Pre-eminent among them were arrow fish of all sizes. Each had a straight white line of phosphorescence that marked its backbone (it wasn't a backbone really, but merely an unjointed rod of horny substance). At one end of that white line was a pale yellow V that marked the head. To Bigman it looked indeed as though a countless swarm of animated arrows were swarming past the ship, but in imagination he could see their needle-rimmed jaws, cavernous and ravenous.

"Great Galaxy!" said Lucky.

"Sands of Mars!" murmured Bigman. "The ocean will be empty. Every blasted thing in the ocean is gathering to this one spot."

Lucky said, "At the rate those arrow fish must be gorging themselves, the thing will be gone in twelve hours."
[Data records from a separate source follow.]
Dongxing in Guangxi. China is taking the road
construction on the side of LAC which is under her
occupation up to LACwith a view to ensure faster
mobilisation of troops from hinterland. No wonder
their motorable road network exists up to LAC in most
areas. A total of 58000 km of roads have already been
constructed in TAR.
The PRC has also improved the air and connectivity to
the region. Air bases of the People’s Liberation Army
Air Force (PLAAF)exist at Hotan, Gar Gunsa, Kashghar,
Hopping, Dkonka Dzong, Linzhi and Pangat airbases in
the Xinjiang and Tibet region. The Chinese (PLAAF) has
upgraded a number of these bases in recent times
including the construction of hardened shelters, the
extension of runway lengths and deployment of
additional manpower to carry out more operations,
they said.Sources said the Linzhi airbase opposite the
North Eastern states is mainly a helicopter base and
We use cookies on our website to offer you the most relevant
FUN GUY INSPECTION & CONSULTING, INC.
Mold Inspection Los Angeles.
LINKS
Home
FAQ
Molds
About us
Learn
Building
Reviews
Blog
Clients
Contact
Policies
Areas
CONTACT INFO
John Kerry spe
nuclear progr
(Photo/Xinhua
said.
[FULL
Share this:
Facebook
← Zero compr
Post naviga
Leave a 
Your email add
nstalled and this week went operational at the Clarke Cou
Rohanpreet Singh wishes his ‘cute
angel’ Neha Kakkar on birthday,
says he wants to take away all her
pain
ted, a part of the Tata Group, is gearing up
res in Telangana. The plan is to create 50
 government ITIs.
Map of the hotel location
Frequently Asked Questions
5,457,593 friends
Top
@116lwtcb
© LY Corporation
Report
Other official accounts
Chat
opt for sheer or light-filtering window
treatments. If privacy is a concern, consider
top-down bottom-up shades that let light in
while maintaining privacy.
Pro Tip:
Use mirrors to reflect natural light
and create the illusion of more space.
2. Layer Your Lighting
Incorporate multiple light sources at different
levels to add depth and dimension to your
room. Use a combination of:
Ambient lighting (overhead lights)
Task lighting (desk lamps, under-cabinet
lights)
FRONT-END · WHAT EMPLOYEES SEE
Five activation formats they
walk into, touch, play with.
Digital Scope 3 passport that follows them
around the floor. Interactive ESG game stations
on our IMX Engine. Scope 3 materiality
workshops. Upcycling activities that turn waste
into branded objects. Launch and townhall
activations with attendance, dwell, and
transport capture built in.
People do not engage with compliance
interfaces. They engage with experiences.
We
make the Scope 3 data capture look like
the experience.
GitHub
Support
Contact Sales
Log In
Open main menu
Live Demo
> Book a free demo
Evans's voice sounded from behind them. "Lucky, I want to speak to you."

Lucky turned. "Sure. What is it, Lou?"

"When you first suggested going to the surface, you asked if I could propose an alternative."

"I know. You didn't answer."

"I can answer now. I'm holding it, in fact, and the answer is that we're going back to the city."

Bigman called, "Hey, what's the idea?"

Lucky had no need to ask that question. His nostrils flared, and inwardly he raged at himself for those minutes he had spent at the porthole when all his heart, mind, and soul should have been concentrated on the business at hand.

For in Evans's clenched fist, as it lifted from his side, was Lucky's own blaster, and in Evans's narrowed eyes, there was hard determination.

"We're going back to the city," repeated Evans.